Recuerdo poco de la España de 1969 y de aquellos años televisivos que quizá tenían que ver con la serie Los Invasores, las palizas de Urtain a boxeadores de medio pelo, triunfos españoles en el festival de Eurovisión o la boda de Marisol. Había otra España, pero esa no salía en los telediarios.

Un colega me dijo una vez que supo, con apenas ocho años, que quería ser periodista la noche de la llegada del hombre a la Luna, porque solo hay una cosa tan emocionante como pisar la Luna: contarlo. Siempre envidié a Jesús Hermida por estar allí, no en la Luna, pero casi, desde la tierra prometida que para el niño español representaban los Estados Unidos de América. Una tierra donde pasaban cosas extraordinarias. Y el mundo envidió a Neil Armstrong por aquel "pequeño paso para un hombre, un salto gigante para la humanidad".

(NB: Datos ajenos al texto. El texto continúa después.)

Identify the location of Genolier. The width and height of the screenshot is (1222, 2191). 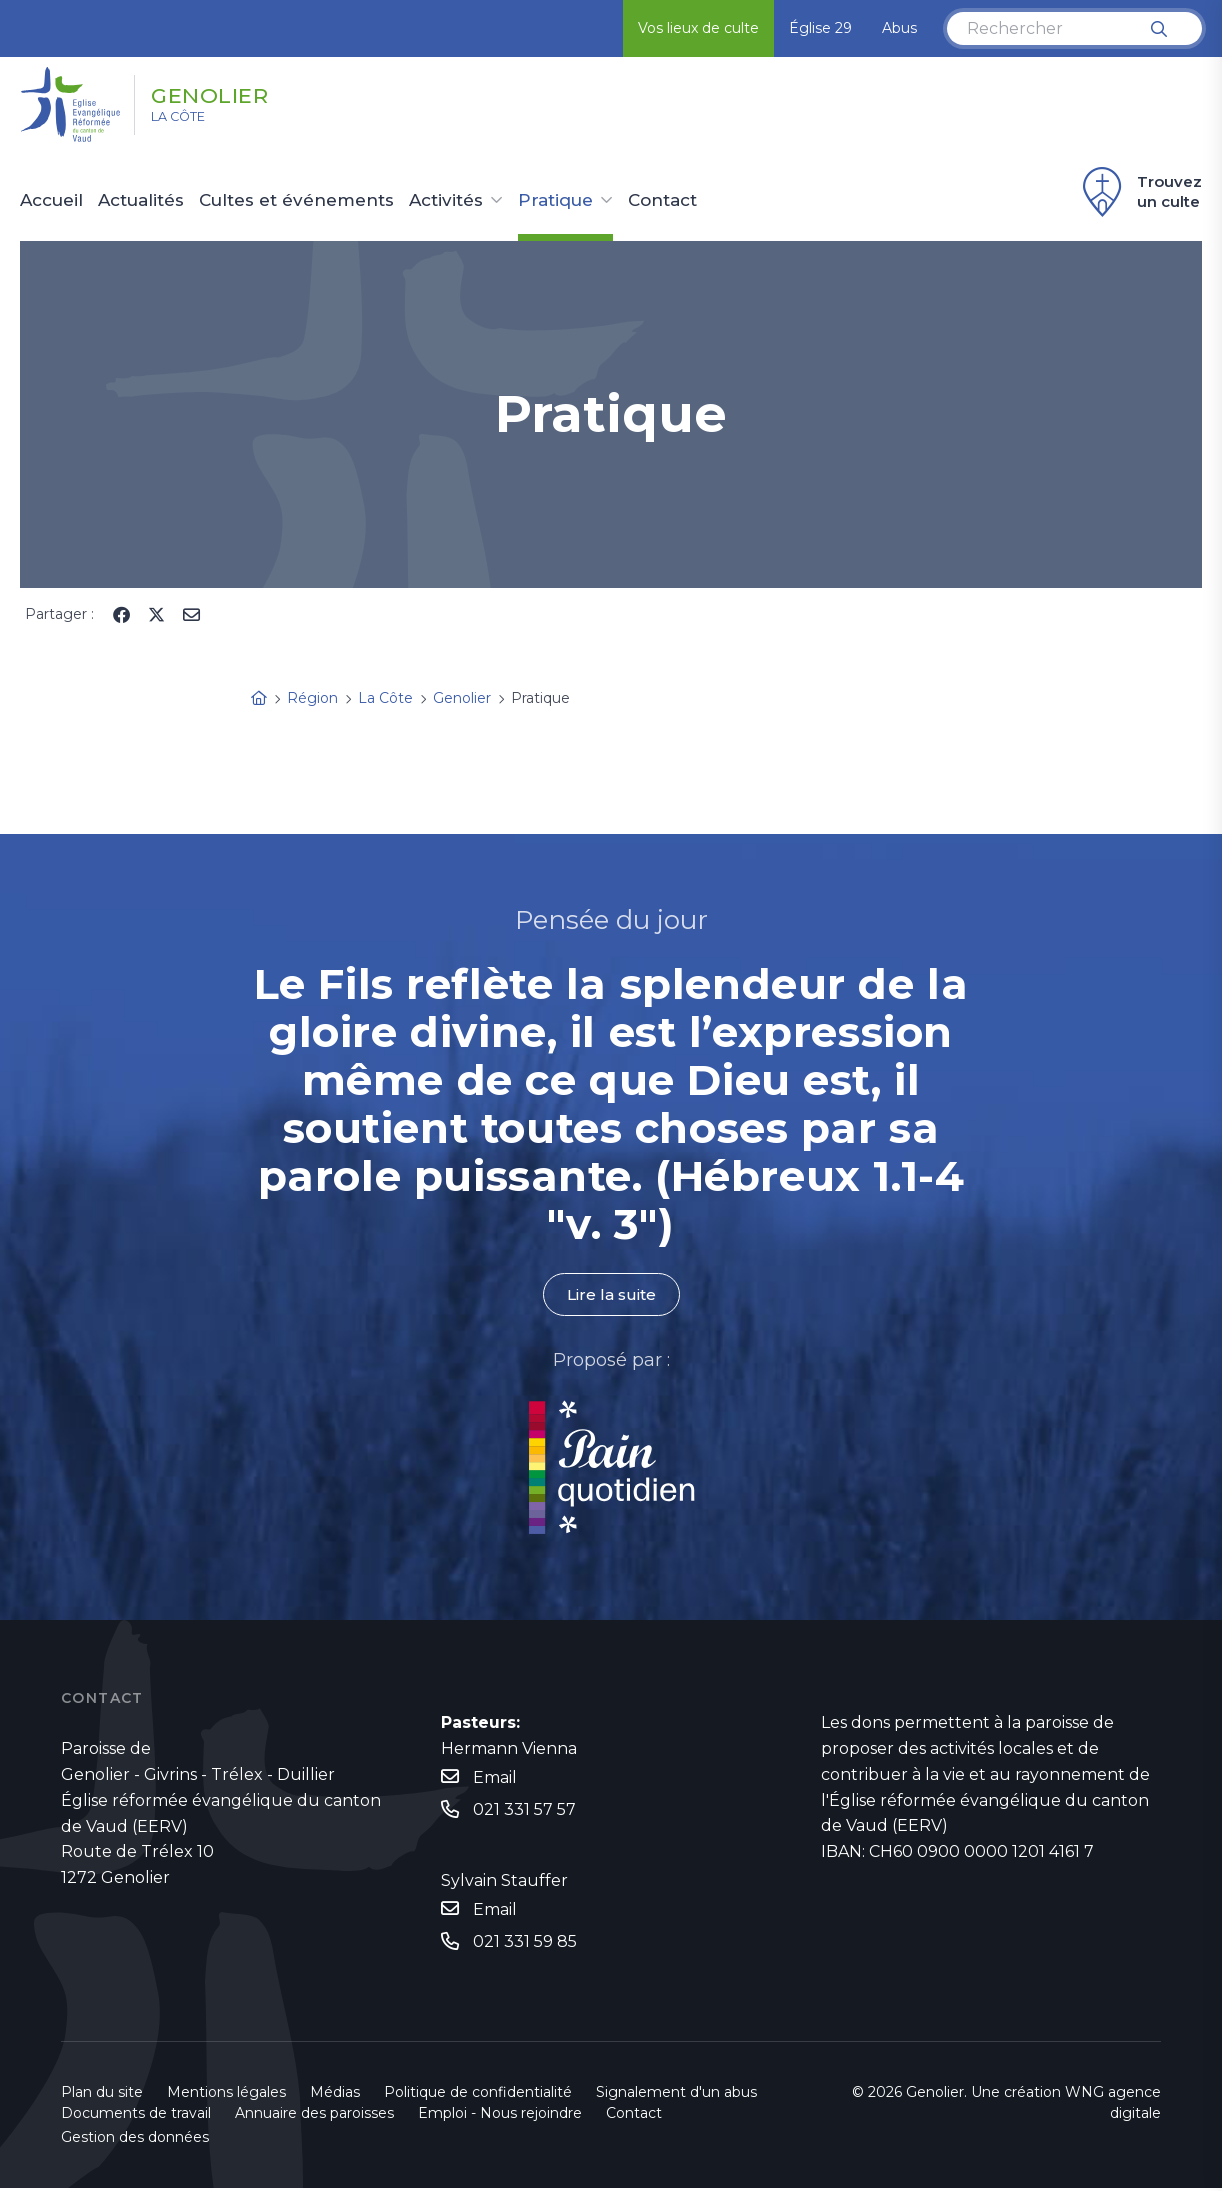 (232, 93).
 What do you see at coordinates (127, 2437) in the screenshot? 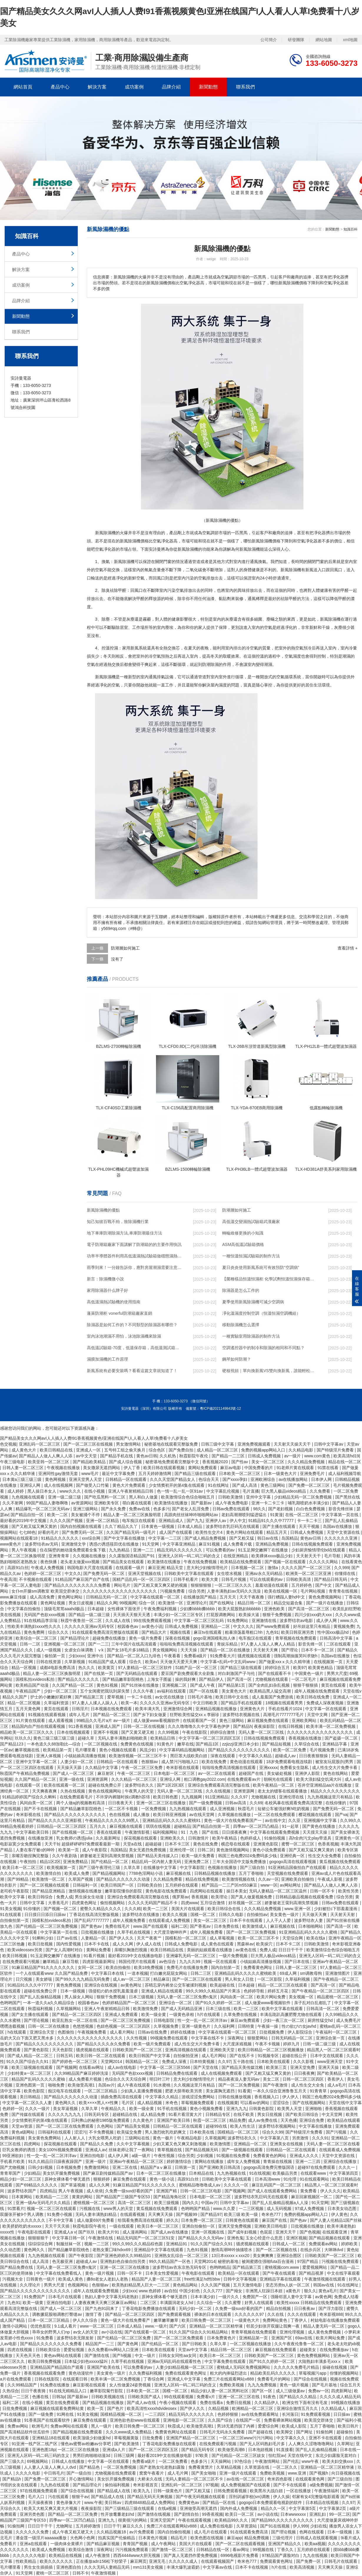 I see `草莓视频黄版` at bounding box center [127, 2437].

Llegar a la Luna fue como un cuento de hadas, el final feliz de un relato de Julio Verne convertido en realidad. Lo más impresionante de la Luna -explicó en alguna ocasión el propio Armstrong- era ver desde allí la belleza de la Tierra.

Pasaron 43 años desde aquella noche, cuando se veía la televisión en rigurosa penumbra y en respetuoso silencio. Luna y Tierra siguen dando vueltas, los niños de entonces hemos crecido y perdido la inocencia y el ser humano sigue soñando cuando mira al cielo. En eso, por fortuna, hemos cambiado poco.